Sie widmet diesen Roman, Paul Auster, ihrem Ehemann, der ebenfalls ein erfolgreicher Autor ist. Bezugnehmend auf diese Tatsache haben einige (böse) Zungen behauptet, Siri Hustvedt würde ihrem Ehemann nacheifern. Das entspringt der Tatsache, dass sich auch bei Paul Auster die Protagonisten auf die Suche nach ihrer eigenen Identität machen und dunkle oder verdrängte Geheimnisse hüten, die sie irgendwann einholen. Aber jetzt habe ich vorgegriffen. Da ich bereits mehrere Romane, sowohl von Siri Hustvedt, als auch von Paul Auster gelesen habe, kann ich das allerdings nicht bestätigen. Beide sind, nach meiner Ansicht, unabhängig in ihrer schriftstellerischen Tätigkeit.
Iris Vegan, die Hauptfigur ist Literaturstudentin und lebt in einer winzig kleinen Wohnung in Brooklyn. Sie ist schön und geheimnisvoll, fast elfenhaft habe ich sie vor mir gesehen. Sie ist klug und zerbrechlich, hat eine große Phantasie und ist gleichzeitig verloren.
Sie zieht Männer mit zwielichtigen Leidenschaften und einem nicht erfassbaren Charakter magisch an und verstrickt sich in unheimliche Beziehungen mit ihnen.
Sie ist fasziniert vom Andersartigen und Verbotenem.
Der Roman ist in vier unterschiedlich lange Episoden aufgeteilt, die alle das erzählerische Verwirrspiel zwischen Fiktion und Wirklichkeit, Wahn und Alptraum zum Thema haben. Indem die Autorin sich sowohl thematisch, wie sprachlich in unbekannte und verwirrende Gefilde vorwagt, erscheint mir dieser Roman, wie ein literarisches Kunstwerk, das man intensiver betrachten sollte, weil es einem dann Einblicke gewährt, die man nicht auf den ersten Blick erkennt.
Siri Hustvedt beweist Mut mit dieser Geschichte, weil sie sich traut und Grenzen überschreitet und tiefer blickt.
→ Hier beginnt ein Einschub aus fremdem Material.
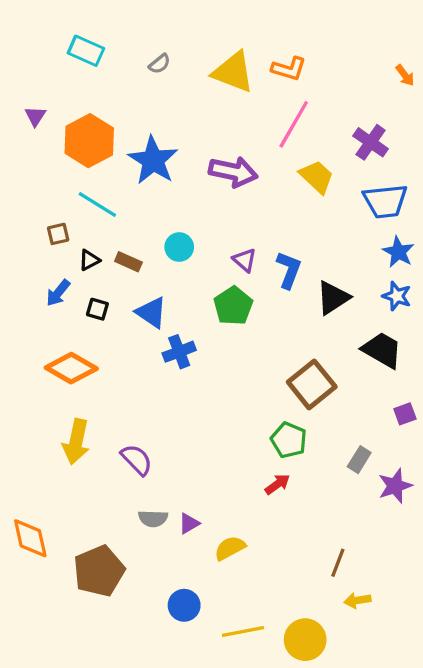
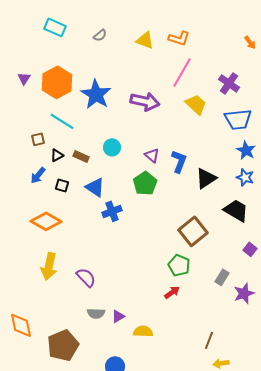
yellow triangle: (233, 72) -> (145, 40), size x0.7
purple triangle: (35, 116) -> (24, 78), moved
purple square: (405, 414) -> (250, 249), turned -32
yellow semicircle: (230, 548) -> (143, 331), turned 30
Dabei verliert sie leider manchmal die Orientierung zur eigentlichen Aussage. Ja, ich war manchmal fast verzweifelt und ratlos und hätte mir, so viel verrate ich, ein anderes Ende gewünscht.
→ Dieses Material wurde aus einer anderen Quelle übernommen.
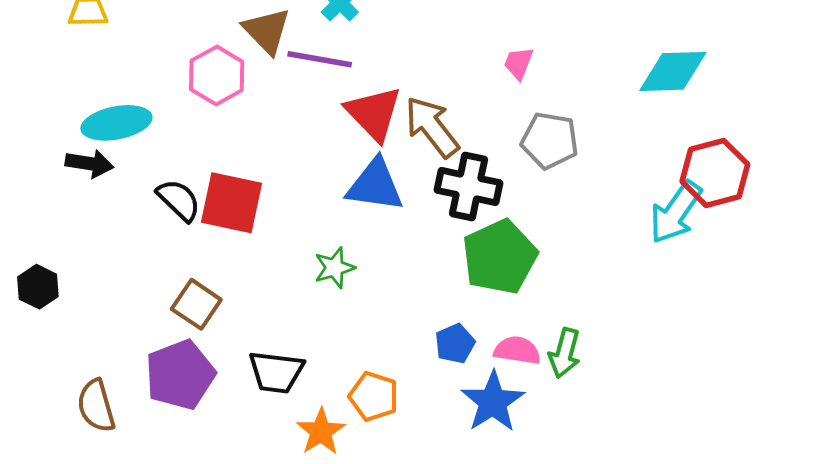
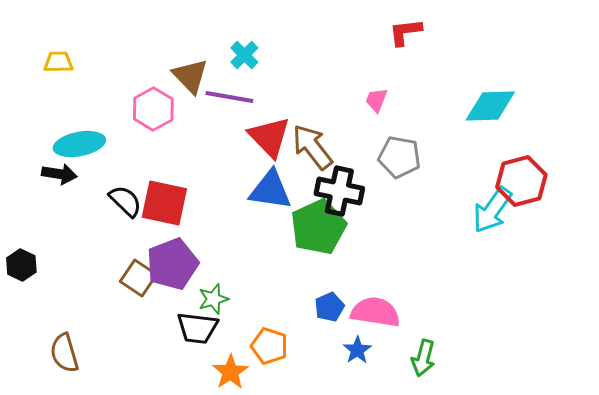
green pentagon: (500, 257) -> (318, 227), moved
green star: (334, 268) -> (213, 299), moved
pink semicircle: (517, 350) -> (375, 312), size x1.4
green arrow: (565, 353) -> (423, 358), moved
purple pentagon: (180, 375) -> (172, 264), moved
blue star: (493, 402) -> (357, 350), size x0.6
Ihre Sprache ist klar und präzise und ihr Stil ist von einer Schönheit geprägt, der mich sehr beeindruckt hat. Ihre Formulierungen sind klug und weltgewandt, ihre Bilder verzaubern und sind von einer wunderbaren Ästhetik. Siri Hustvedt stellt die Leser vor die Wahl sich den Fragen des eigenen Bewusstseins, seiner Beeinflussbarkeit von außen und den damit verbundenen Konsequenzen für das eigene Handeln zu stellen. Allen, die keine Hemmungen davor haben, empfehle ich diesen Roman wärmstens.